Ich sitze auf einer breiten Bank am Bahnsteig. Aus den Ohrhörern dröhnt Nickleback "What are you waiting for?" in mein Bewusstsein, meine Augen tasten nach interessanten Angeboten.
Was treibt diesen Mann dazu, sich derart in Szene zu setzen? Hüftschwung a la Elvis. Nach neuestem Modetrend weist die Jeans mehr Löcher als Stoff auf, ein schreiend pinkfarbenes Hemd, die Haare wie ein 16jähriger himmelwärts gestylt - von Weitem sieht er sehr jugendlich aus, im Näherkommen sehe ich, dass er die 50 schon kräftig überschritten haben muss. Er wiegt sich in einem energiegeballtem Schritt, ein Smartphone am Ohr und eine schmale teuer aussehende Herrentasche unter den Arm geklemmt, steigt er in den Zug. Wahrscheinlich einer aus meinem ehemaligen Arbeitsumfeld. Lächerlich eigentlich. Wie wichtig die nächste Anzeigenkampagne, wie dringend die neue Plakatserie! Ich kenne das. Aus einem anderen Leben. Werbung, Marketing, Medien.
Da: Eine junge Frau mit langen dunklen Haaren, ein Kind an der Hand.
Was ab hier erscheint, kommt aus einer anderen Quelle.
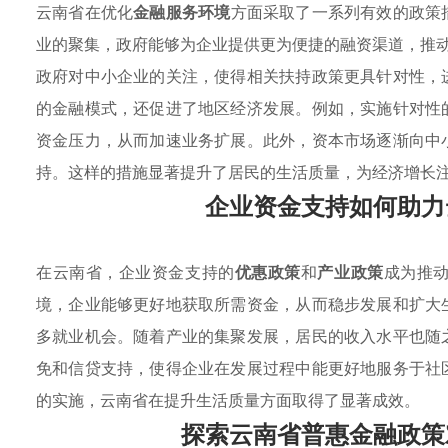
云南省在优化
金融服务环境
方面采取了一系列有效的政策
业的聚集，政府能够为企业提供更为便捷的融资渠道，推
政府对中小企业的关注，使得相关扶持政策更具针对性，
的金融模式，还促进了地区经济发展。例如，实施针对性
资金压力，从而加速业务扩展。此外，资本市场逐渐向中
持。这样的措施显著提升了居民的生活质量，为经济增长
企业资金支持如何助力
在云南省，企业资金支持的
优惠政策
和
产业政策
成为推
境，企业能够更好地获取所需资金，从而稳步发展和扩大
多就业机会。随着产业的集聚发展，居民的收入水平也随
免和信贷支持，使得企业在发展过程中能更好地服务于社
的实施，云南省在提升生活质量方面取得了显著成效。
探索云南省普惠金融政策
Eigentlich ist sie viel zu jung, um die Mutter zu sein. Vielleicht ein Au Pair Mädchen? Vor meinem inneren Auge sehe ich sie zwischen den Lavendelzeilen in Südfrankreich über die lila blühenden Büsche streichen. "Vieni qui, vieni, Nico!" ruft sie den kleinen Buben. Knapp daneben. Aber ob aus Frankreich oder Italien - da ist kein so großer Unterschied. Also für mich.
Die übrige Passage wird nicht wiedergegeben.